O relatório defende também que os Estados Unidos deviam encerrar o campo de detenções em Guantánamo, Cuba, bem como outros centros de detenção secretos.
Líderes mundiais devem pedir desculpa por terem falhado
No seu relatório anual a Amnistia Internacional denuncia que nos últimos 60 anos representaram um fracasso na defesa dos direitos humanos, e desafia os líderes mundiais a pedirem desculpa e a assumirem novos compromissos.
“O nosso relatório surge 60 anos após a Declaração Universal dos Direitos Humanos ter sido adoptada. E nós desafiamos os Governos para pedirem desculpa por seis décadas de falhanço nos direitos humanos e agirem de modo a corrigirem a situação”, afirmou Irene Khan, secretária-geral da organização não governamental.
“Quando olho para trás, para 2007, o que mais salta à vista são as imagens dos monges com túnicas cor de açafrão na Birmânia, os advogados de fato preto no Paquistão e as mulheres activistas no Irão, que exigem justiça, igualdade e responsabilização. As pessoas envergonharam os Governos em 2007”, acrescentou.
O relatório revela que, em pelo menos, oitenta e um países em todo o Mundo, existem ainda pessoas que são torturadas e maltratadas. O mesmo documento destaca, ainda, que em 54 países são praticados julgamentos injustos e em 77 países as pessoas ainda são proibidas de expressar livremente a sua opinião.
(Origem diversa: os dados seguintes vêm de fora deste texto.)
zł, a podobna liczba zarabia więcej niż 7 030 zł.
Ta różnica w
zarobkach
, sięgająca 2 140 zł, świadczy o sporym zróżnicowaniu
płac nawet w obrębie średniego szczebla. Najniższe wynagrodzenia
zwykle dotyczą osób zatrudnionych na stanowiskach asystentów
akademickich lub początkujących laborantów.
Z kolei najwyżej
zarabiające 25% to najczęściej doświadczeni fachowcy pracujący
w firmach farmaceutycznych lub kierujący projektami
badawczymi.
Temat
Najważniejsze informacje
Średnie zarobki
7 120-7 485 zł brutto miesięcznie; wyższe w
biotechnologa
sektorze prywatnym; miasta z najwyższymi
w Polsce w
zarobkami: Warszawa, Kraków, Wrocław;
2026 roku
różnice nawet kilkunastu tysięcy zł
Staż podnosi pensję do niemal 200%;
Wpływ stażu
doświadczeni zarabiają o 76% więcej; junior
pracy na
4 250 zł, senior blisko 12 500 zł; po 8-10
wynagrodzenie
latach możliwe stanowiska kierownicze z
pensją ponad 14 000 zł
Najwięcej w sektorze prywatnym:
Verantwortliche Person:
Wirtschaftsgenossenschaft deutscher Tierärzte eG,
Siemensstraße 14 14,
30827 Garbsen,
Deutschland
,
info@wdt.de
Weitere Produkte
A AI identifica, entre as zonas mais críticas, o Darfur (Sudão), Zimbabué, Gaza, Iraque, Nyanmar (Birmânia), e alerta que estes casos “exigem uma resposta imediata”.
Mais poderosos devem liderar com exemplos
No mesmo relatório, a Amnistia Internacional indica que a maior ameaça no futuro para os direitos humanos é a essência de uma visão partilhada e de uma liderança colectiva. “Os mais poderosos devem liderar com exemplos”, afirmou Irene Khan.
“O ano de 2008 apresenta oportunidades sem precedentes para que os novos líderes que estão a assumir o poder e para que os países que estão a emergir no cenário mundial tomem um novo rumo e rejeitem as políticas e as práticas míopes que tem feito do Mundo o lugar mais perigoso e mais dividido”, conclui.